- _Problem statement_: Stop at the line containing "電子データに貼り付けるだけでは、それが原本かどうかや、改ざ": repeat exactly every line of the entries below from the first up to it, plus that line, with pictures omitted.

- _Entries provided_:
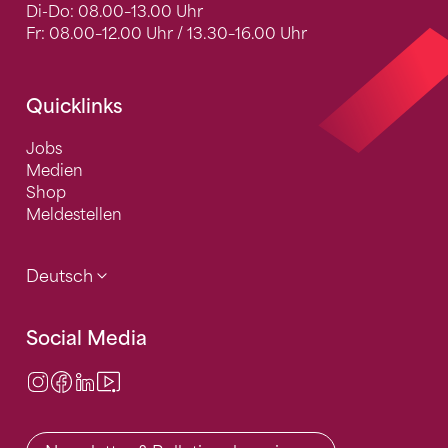
Di-Do: 08.00–13.00 Uhr
Fr: 08.00–12.00 Uhr / 13.30–16.00 Uhr
Quicklinks
Jobs
Medien
Shop
Meldestellen
Deutsch
Social Media
Instagram
Facebook
LinkedIn
Video Center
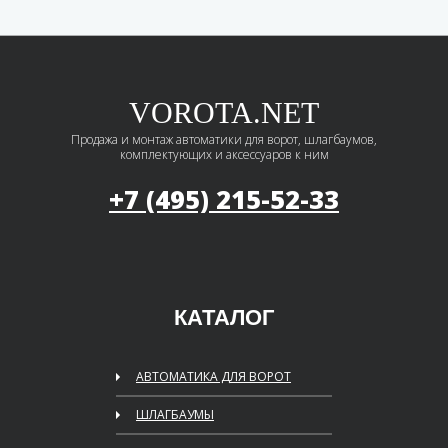
VOROTA.NET
Продажа и монтаж автоматики для ворот, шлагбаумов,
комплектующих и аксессуаров к ним
+7 (495)
215-52-33
КАТАЛОГ
АВТОМАТИКА ДЛЯ ВОРОТ
ШЛАГБАУМЫ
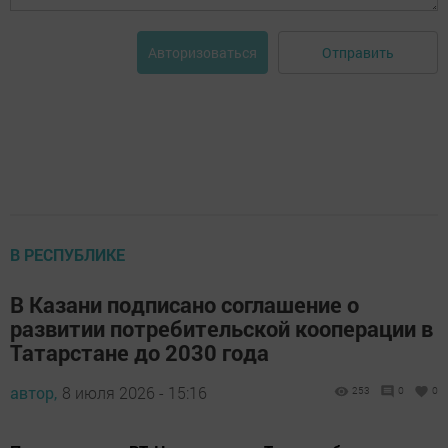
Отправить
Авторизоваться
В РЕСПУБЛИКЕ
В Казани подписано соглашение о
развитии потребительской кооперации в
Татарстане до 2030 года
автор,
8 июля 2026 - 15:16
253
0
0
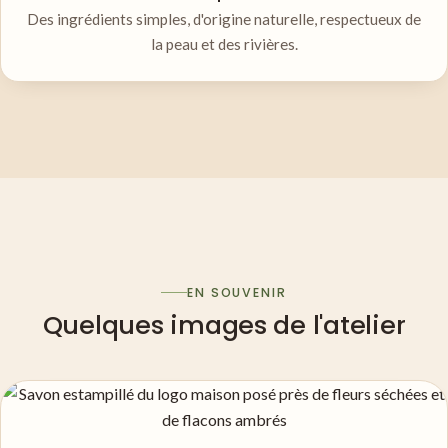
Des ingrédients simples, d'origine naturelle, respectueux de
la peau et des rivières.
EN SOUVENIR
Quelques images de l'atelier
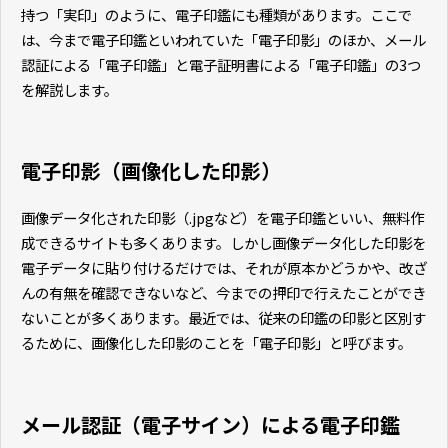
持つ「実印」のように、電子印鑑にも種類があります。ここで
は、今まで電子印鑑といわれていた「電子印影」のほか、メール
認証による「電子印鑑」と電子証明書による「電子印鑑」の3つ
を解説します。
電子印影（画像化した印影）
画像データ化された印影（.jpgなど）を電子印鑑といい、無料作
成できるサイトも多くあります。しかし画像データ化した印影を
電子データに貼り付けるだけでは、それが原本かどうかや、改ざ
んの有無を確認できないなど、今までの押印で行えたことができ
ないことが多くあります。最近では、従来の印鑑の印影と区別す
るために、画像化した印影のことを「電子印影」と呼びます。
メール認証（電子サイン）による電子印鑑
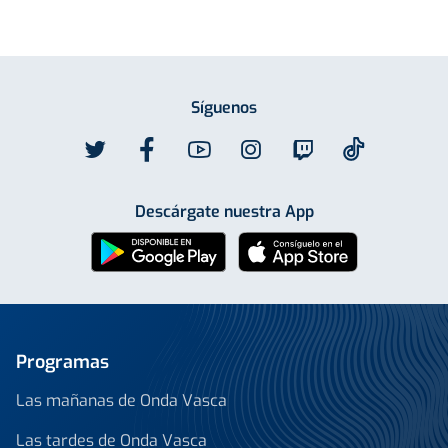
Síguenos
Descárgate nuestra App
Programas
Las mañanas de Onda Vasca
Las tardes de Onda Vasca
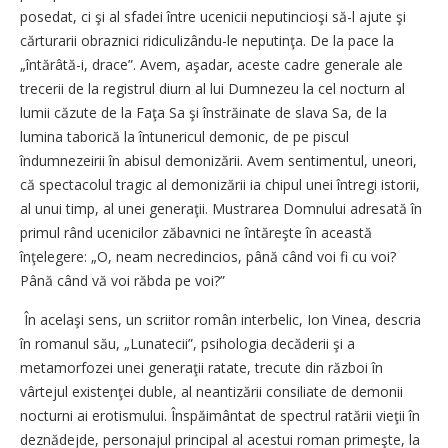
posedat, ci şi al sfadei între ucenicii neputincioşi să-l ajute şi
cărturarii obraznici ridiculizându-le neputinţa. De la pace la
„întărâtă-i, drace”. Avem, aşadar, aceste cadre generale ale
trecerii de la registrul diurn al lui Dumnezeu la cel nocturn al
lumii căzute de la Faţa Sa şi înstrăinate de slava Sa, de la
lumina taborică la întunericul demonic, de pe piscul
îndumnezeirii în abisul demonizării. Avem sentimentul, uneori,
că spectacolul tragic al demonizării ia chipul unei întregi istorii,
al unui timp, al unei generaţii. Mustrarea Domnului adresată în
primul rând ucenicilor zăbavnici ne întăreşte în această
înţelegere: „O, neam necredincios, până când voi fi cu voi?
Până când vă voi răbda pe voi?”
În acelaşi sens, un scriitor român interbelic, Ion Vinea, descria
în romanul său, „Lunatecii”, psihologia decăderii şi a
metamorfozei unei generaţii ratate, trecute din război în
vârtejul existenţei duble, al neantizării consiliate de demonii
nocturni ai erotismului. Înspăimântat de spectrul ratării vieţii în
deznădejde, personajul principal al acestui roman primeşte, la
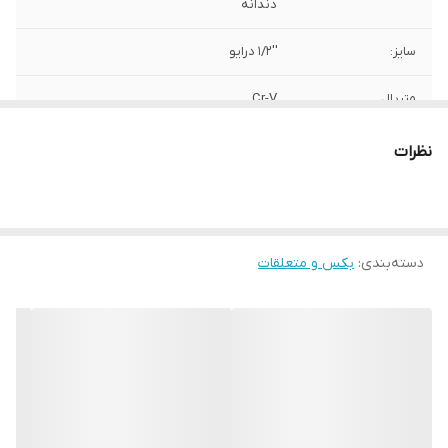
دندانه
سایز:
''1/2 درایو
متریال
Cr-V
برند:
AKT
نظرات
کشور سازنده:
تایوان
دسته‌بندی
:
بکس و متعلقات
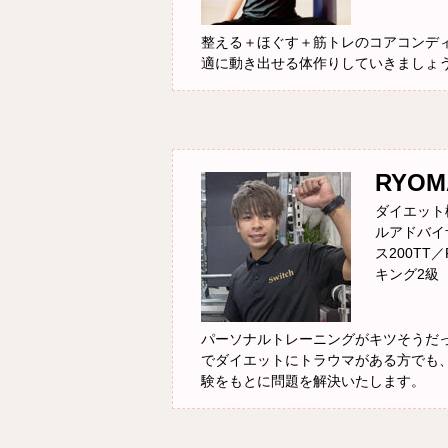
整える＋ほぐす＋筋トレのコアコンデ
適に動き出せる体作りしていきましょ
RYOM
ダイエット
ルアドバイ
ス200TT
キング2級
パーソナルトレーニングがキツそうだ
でダイエットにトラウマがある方でも
験をもとに問題を解決いたします。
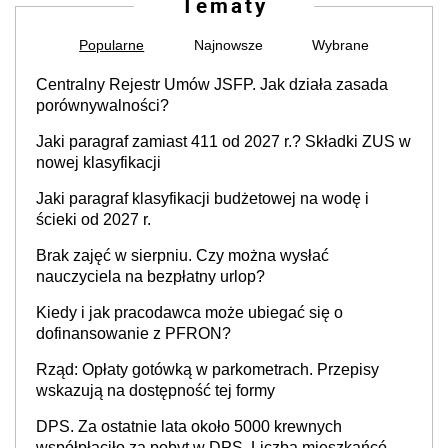
Tematy
Popularne
Najnowsze
Wybrane
Centralny Rejestr Umów JSFP. Jak działa zasada
porównywalności?
Jaki paragraf zamiast 411 od 2027 r.? Składki ZUS w
nowej klasyfikacji
Jaki paragraf klasyfikacji budżetowej na wodę i
ścieki od 2027 r.
Brak zajęć w sierpniu. Czy można wysłać
nauczyciela na bezpłatny urlop?
Kiedy i jak pracodawca może ubiegać się o
dofinansowanie z PFRON?
Rząd: Opłaty gotówką w parkometrach. Przepisy
wskazują na dostępność tej formy
DPS. Za ostatnie lata około 5000 krewnych
współpłaciło za pobyt w DPS. Liczba mieszkańców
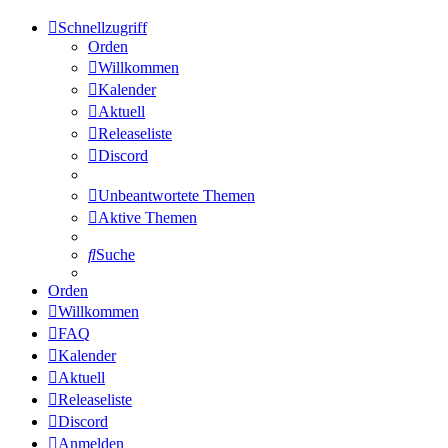
Schnellzugriff
Orden
Willkommen
Kalender
Aktuell
Releaseliste
Discord
Unbeantwortete Themen
Aktive Themen
Suche
Orden
Willkommen
FAQ
Kalender
Aktuell
Releaseliste
Discord
Anmelden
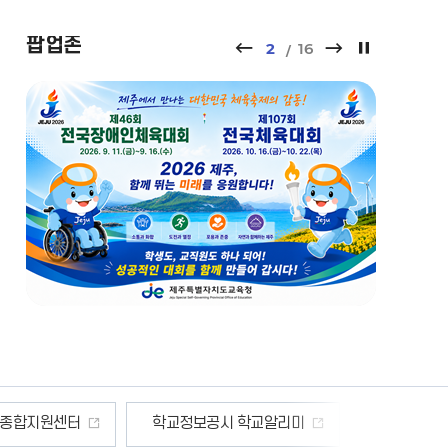
08.12
팝업존
팝
팝
팝
2
16
제주형 자율학교 교직원
업
업
업
역량강화 워크숍
존
존
존
08.15
이
다
정
전
음
지
의 날
광복절
08.21
숙사 입소
교원 연수의 날
08.29
의 날
토요휴업일
 종합지원센터
학교정보공시 학교알리미
안전신문고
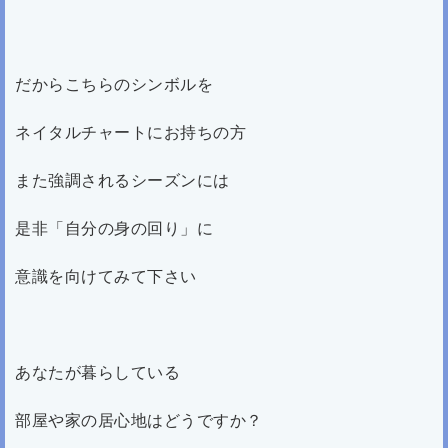
だからこちらのシンボルを
ネイタルチャートにお持ちの方
また強調されるシーズンには
是非「自分の身の回り」に
意識を向けてみて下さい
あなたが暮らしている
部屋や家の居心地はどうですか？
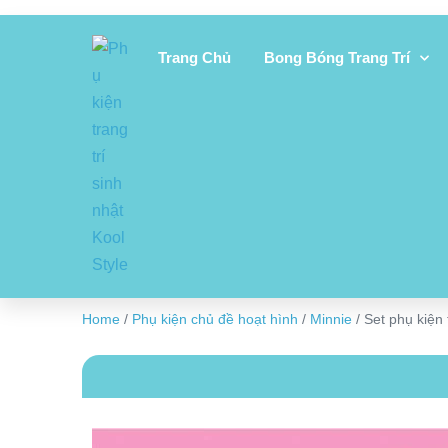
Trang Chủ
Bong Bóng Trang Trí
Home
/
Phụ kiện chủ đề hoạt hình
/
Minnie
/ Set phụ kiện 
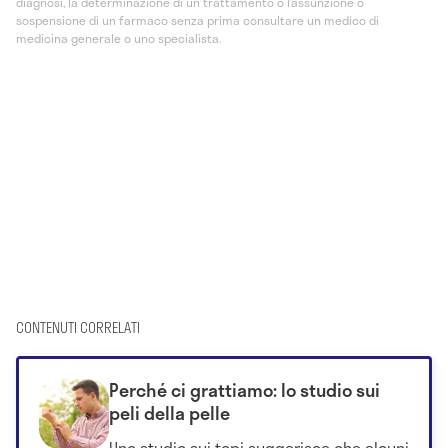
diagnosi, la determinazione di un trattamento o l’assunzione o
sospensione di un farmaco senza prima consultare un medico di
medicina generale o uno specialista.
CONTENUTI CORRELATI
Perché ci grattiamo: lo studio sui
peli della pelle
Uno studio sui topi suggerisce che alcuni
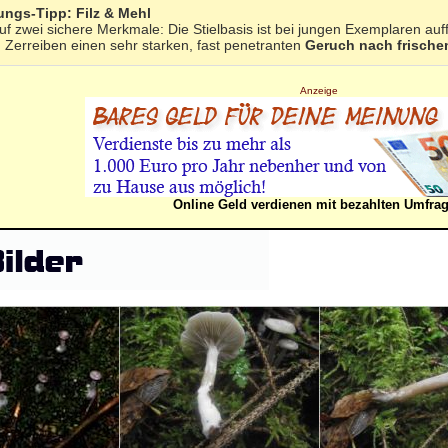
ngs-Tipp: Filz & Mehl
uf zwei sichere Merkmale: Die Stielbasis ist bei jungen Exemplaren auff
m Zerreiben einen sehr starken, fast penetranten
Geruch nach frische
Anzeige
Online Geld verdienen mit bezahlten Umfra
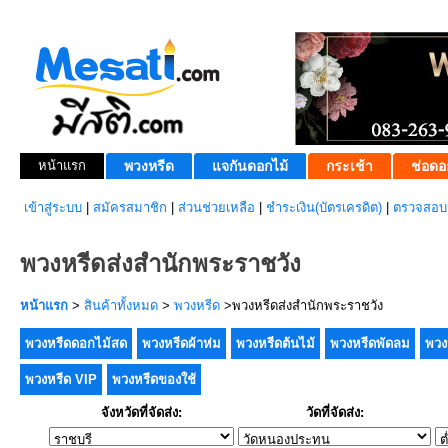
หน้าแรก
พวงหรีด
แจกันดอกไม้
กระเช้า
ช่อดอ
เข้าสู่ระบบ
|
สมัครสมาชิก
|
ส่วนช่วยเหลือ
|
ชำระเงิน(บัตรเครดิต)
|
ตรวจสอบส
พวงหรีดส่งสำนักพระราชวัง
หน้าแรก
>
สินค้าทั้งหมด
>
พวงหรีด
>พวงหรีดส่งสำนักพระราชวัง
พวงหรีดดอกไม้สด
พวงหรีดผ้าห่ม
พวงหรีดต้นไม้
พวงหรีดพัดลม
พวง
พวงหรีด VIP
พวงหรีดของใช้
จังหวัดที่จัดส่ง:
วัดที่จัดส่ง:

- _Result of this exercise_:
Di-Do: 08.00–13.00 Uhr
Fr: 08.00–12.00 Uhr / 13.30–16.00 Uhr
Quicklinks
Jobs
Medien
Shop
Meldestellen
Deutsch
Social Media
Instagram
Facebook
LinkedIn
Video Center
VOROTA.NET
Продажа и монтаж автоматики для ворот, шлагбаумов,
комплектующих и аксессуаров к ним
+7 (495)
215-52-33
КАТАЛОГ
АВТОМАТИКА ДЛЯ ВОРОТ
ШЛАГБАУМЫ
Отправить
Авторизоваться
В РЕСПУБЛИКЕ
В Казани подписано соглашение о
развитии потребительской кооперации в
Татарстане до 2030 года
автор,
8 июля 2026 - 15:16
253
0
0
Des ingrédients simples, d'origine naturelle, respectueux de
la peau et des rivières.
EN SOUVENIR
Quelques images de l'atelier
持つ「実印」のように、電子印鑑にも種類があります。ここで
は、今まで電子印鑑といわれていた「電子印影」のほか、メール
認証による「電子印鑑」と電子証明書による「電子印鑑」の3つ
を解説します。
電子印影（画像化した印影）
画像データ化された印影（.jpgなど）を電子印鑑といい、無料作
成できるサイトも多くあります。しかし画像データ化した印影を
電子データに貼り付けるだけでは、それが原本かどうかや、改ざ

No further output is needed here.